Those working in Victorian studies, particularly graduate students and those who teach courses in the period, will be interested in Altick's autobiography — A Little Bit of Luck, which brings to an even twenty the number of books he has published in the last 56 years. To Victorianists, he is probably best known for both scholarly works, such as The English Common Reader, Browning's Roman Murder Story, Victorian Studies in Scarlet and books on popular entertainment and painting, and also for student editions and works intended for the general reader, such as his invaluable Victorian People and Ideas: A Companion for the Modern Reader of Victorian Literature (1975), Those who do not specialize in the Victorian period who have written honors theses or done graduate work are likely to have used his Art of Literary Research, still after all these years an essential guide to scholarly detective work, and The Scholar Aventurers, a wonderful that beautifully communicates the challenge and excitement of the scholarly enterprise.

A Little Bit of Luck makes a fine informal companion piece to the Art of Literary Research and to works like Henry Rosovsky's The University: A User's Manual, for by relating the serendipity, perseverance, and sheer quanity of hard work that characterizes one particularly distinguished scholar's long productive career, it provides a sense of history, a kind of ballast, to those undertaking graduate studies in a period almost as difficult as when Altick began.
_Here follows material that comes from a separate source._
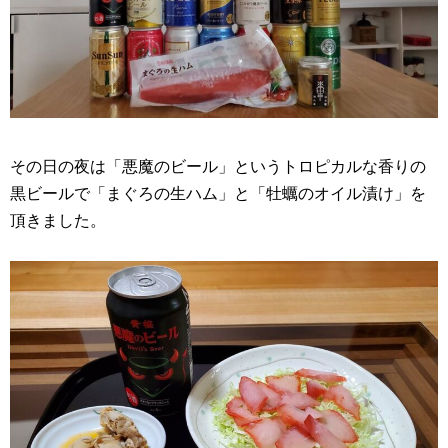
その日の夜は「悪魔のビール」というトロピカルな香りの
黒ビールで「まぐろの生ハム」と「牡蠣のオイル漬け」を
頂きました。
Now that the dust created by the battles of the past three decades between archival scholars theorists have settled -- and many of those with a theoretical bent have turned to library-based research once more -- there is a real need to understand how the field developed, what the lives of earlier scholars were like, and what shape their careers took.

In slightly less than three hundred pages, Altick, a self-described child of the Depression, takes us from his birth in 1915 through his early interest in reading turn-of-the-century bestsellers, rarely the Bible or the usual classics, to his secondary school, college, and postgraduate education, pausing frequently to provide fascinating portraits of now-vanished scholars and educational practice. It is all both so similar and so different. Always modest and always happy exploring libraries, Altick, a man known for his apparently encyclopedia knowledge of stubjects he's studied — research techniques, the nineteenth-century reader, Victorian popular entertainment, and so on -- described himself as having a primarily journalistic bent. Modestly plugging away at research apparently far too daunting for the rest of us, he produced valuable work that has stood the test of time.